→ **Exercise directions**
Set down, please, without alteration, the lines of the entries below from the first through the one containing "The image size is (566, 2576).".

→ **Items from a data source**
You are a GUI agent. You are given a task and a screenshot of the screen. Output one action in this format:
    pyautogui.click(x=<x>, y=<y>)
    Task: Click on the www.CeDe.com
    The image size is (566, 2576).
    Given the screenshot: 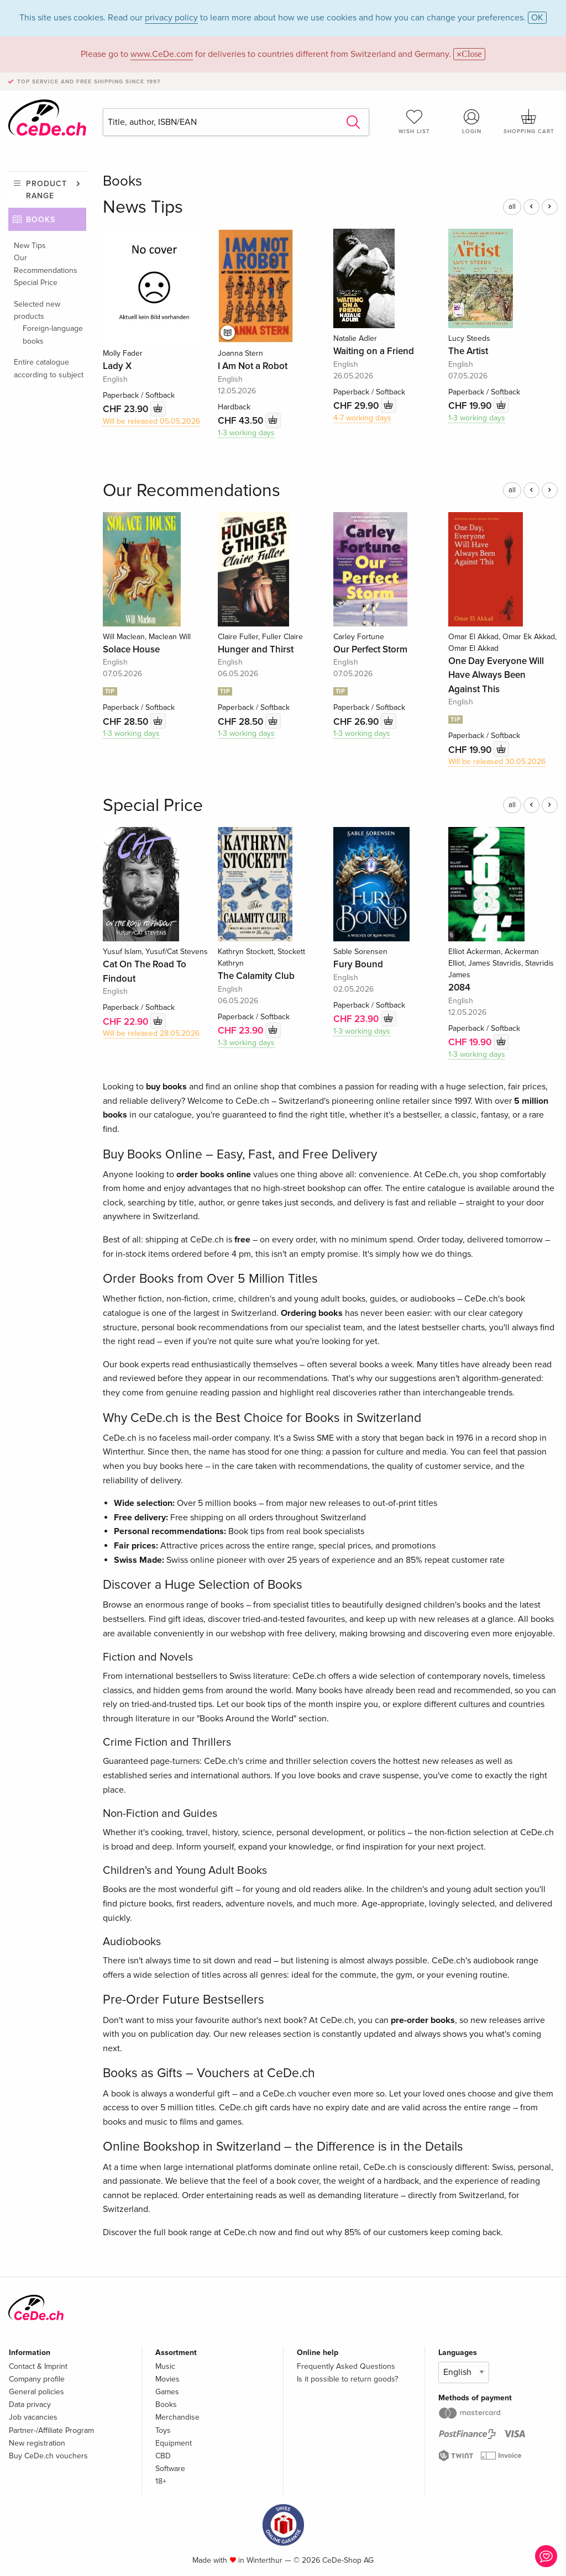 What is the action you would take?
    pyautogui.click(x=161, y=54)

→ **Task output**
You are a GUI agent. You are given a task and a screenshot of the screen. Output one action in this format:
    pyautogui.click(x=<x>, y=<y>)
    Task: Click on the www.CeDe.com
    The image size is (566, 2576).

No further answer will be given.